Researchers at the Bristol-based University of the West of England have worked out a way to replace parts of a PC with mushrooms. Fungi contains things called “mycelium,” which are miniscule, thread-sized filaments primarily used to grow and expand.
These mycelium have been known to connect extremely large fungal growths, and it turns out they can connect bits of hardware inside of a computer as well. The conductive filaments can transmit electrical signals, receive them, and retain memory. Because of this, they’ve also been used to replicate components like a computer’s processor and RAM.
The biological computing researchers have used various types of mushrooms and molds for a number of computing purposes. They also claim there are some big advantages to using fungus in place of traditional silicon. The mushrooms have a larger fault tolerance than silicon counterparts, as they are capable of generating themselves.
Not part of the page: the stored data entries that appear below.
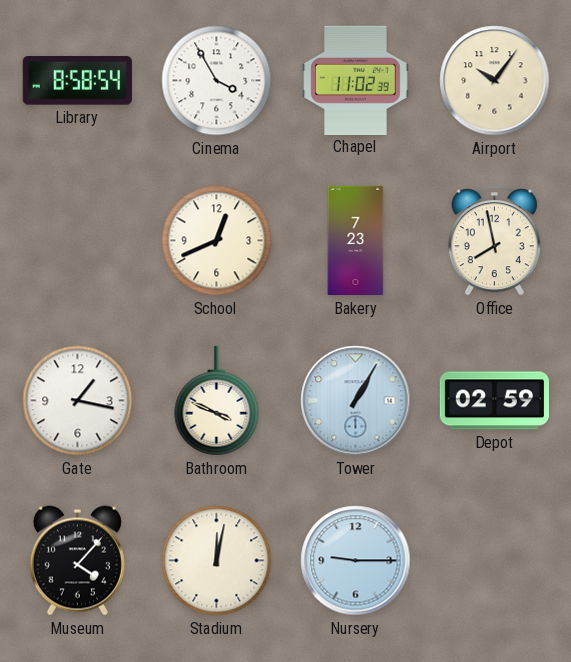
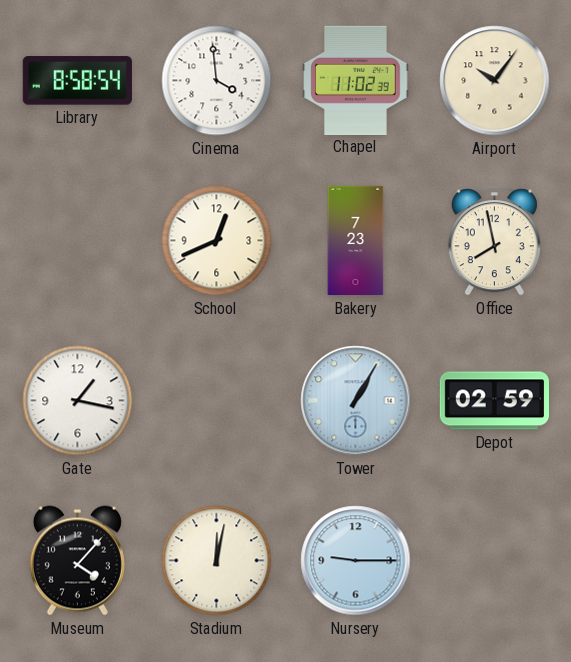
Cinema: 3:55 -> 3:59
Bathroom: 3:49 -> none
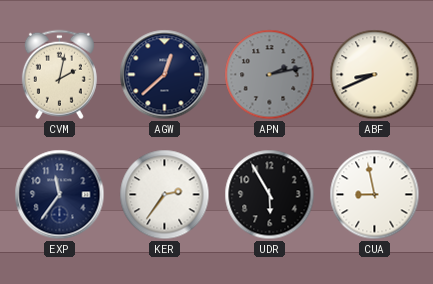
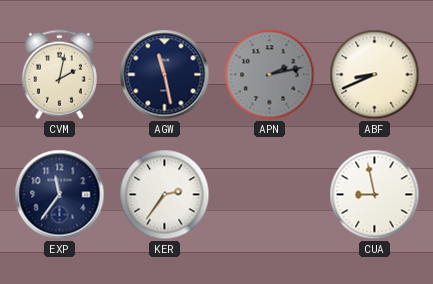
AGW: 12:38 -> 11:28
UDR: 5:55 -> none
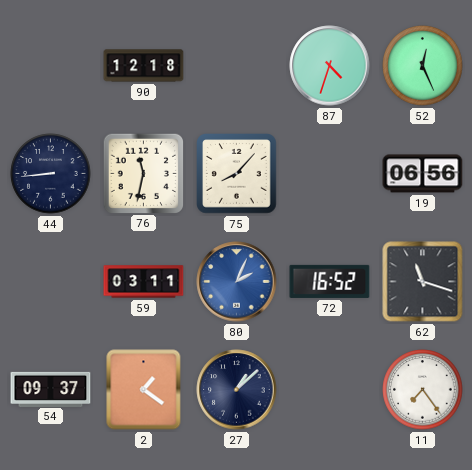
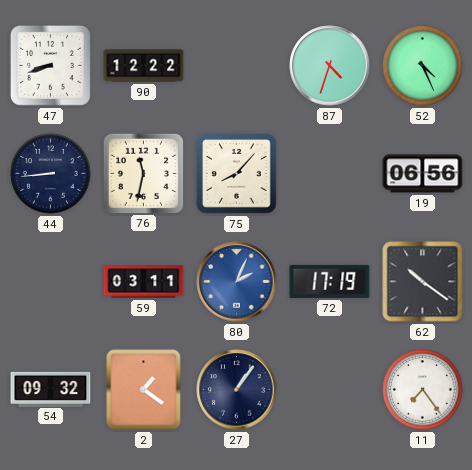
47: none -> 8:42
90: 12:18 -> 12:22
52: 12:26 -> 4:26
72: 16:52 -> 17:19
62: 11:18 -> 10:21
54: 09:37 -> 09:32
27: 1:08 -> 1:06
The fact it is a living, breathing, and growing organism also means it is easier to reconfigure than a traditional machine. Arguably, the most promising development centers on the way the fungus works.
It’s capable of behaving like human brain tissue, and uses “spiking” as a means of storing memory. The presence or lack of a spike can sort-of act like the binary code computers use to function. That being said, brain and fungus cells are capable of being far more dynamic than a standard computer. Scientists are already using brain cells for computing research, and some believe human grey matter will be key to creating the next generation of supercomputers. Fungi could produce a similar effect.